AIM OF THE TASK — Could you filter the records below and return each line that holds "Produkte"?

INPUT DATA —
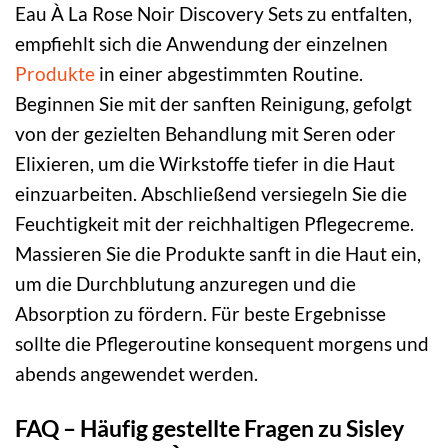
Eau À La Rose Noir Discovery Sets zu entfalten,
empfiehlt sich die Anwendung der einzelnen
Produkte
in einer abgestimmten Routine.
Beginnen Sie mit der sanften Reinigung, gefolgt
von der gezielten Behandlung mit Seren oder
Elixieren, um die Wirkstoffe tiefer in die Haut
einzuarbeiten. Abschließend versiegeln Sie die
Feuchtigkeit mit der reichhaltigen Pflegecreme.
Massieren Sie die Produkte sanft in die Haut ein,
um die Durchblutung anzuregen und die
Absorption zu fördern. Für beste Ergebnisse
sollte die Pflegeroutine konsequent morgens und
abends angewendet werden.
FAQ – Häufig gestellte Fragen zu Sisley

ANSWER SPACE —
Produkte
Massieren Sie die Produkte sanft in die Haut ein,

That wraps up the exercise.